|Authors||M. Zhang, Y. Li, S. Ali and T. Yue|
|Title||Uncertainty-Wise and Time-Aware Test Case Prioritization with Multi-Objective Search|
|Project(s)||U-Test: Testing Cyber-Physical Systems under Uncertainty: Systematic, Extensible, and Configurable Model-based and Search-based Testing Methodologies, The Certus Centre (SFI)|
|Publication Type||Technical reports|
|Year of Publication||2017|
|Publisher||Simula Research Laboratory|
|Keywords||Uncertainty-wise Testing; Test Case Prioritization; Multi-objective Search|
Context: Complex systems (e.g., Cyber-Physical Systems) that interact with the real world, behave in an unstipulated manner while operating in uncertain environments. Testing such systems in uncertainty is a big challenge. Devising uncertainty-wise testing solutions can be considered as a mandate for dealing with this challenge. Though uncertainty-wise testing is gaining attention in the last few years, industry-strengthening solutions are still missing.

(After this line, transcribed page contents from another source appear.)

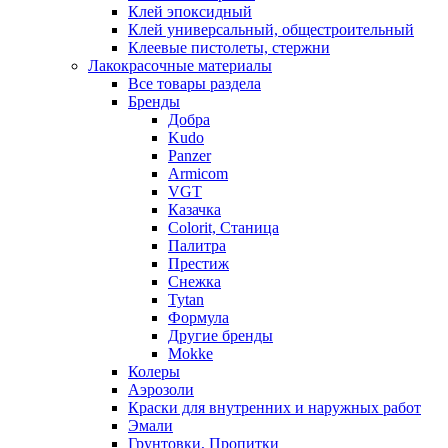
Клей эпоксидный
Клей универсальный, общестроительный
Клеевые пистолеты, стержни
Лакокрасочные материалы
Все товары раздела
Бренды
Добра
Kudo
Panzer
Armicom
VGT
Казачка
Colorit, Станица
Палитра
Престиж
Снежка
Tytan
Формула
Другие бренды
Mokke
Колеры
Аэрозоли
Краски для внутренних и наружных работ
Эмали
Грунтовки, Пропитки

Objective: Our objective is to propose uncertainty-wise test case prioritization approaches that can significantly improve the cost-effectiveness of test case execution to maximize the occurrence of uncertainty.
Method: In this paper, we identified and defined twenty uncertainty-wise, search-based, multi-objective test case prioritization problems. To solve these problems with multi-objective search algorithms, we defined twenty corresponding fitness functions based on various cost, effectiveness, and uncertainty measures.
Results: We performed a large-scale empirical evaluation to evaluate the well-known multi-objective search algorithms, i.e., NSGA-II, MOCell, SPEA2 and CellDE, and Random Search (RS), with five different use cases from two industrial CPS case studies to solve the twenty prioritization problems. Results showed that all the selected search algorithms significantly outperformed RS signifying that our identified test prioritization problems are complex. When comparing search algorithms, we observed that different search algorithms performed best regarding providing the best solutions for different uncertainty-wise prioritization problems. Based on the results, we provide recommendations to select search algorithms for different prioritization problems under different time budgets.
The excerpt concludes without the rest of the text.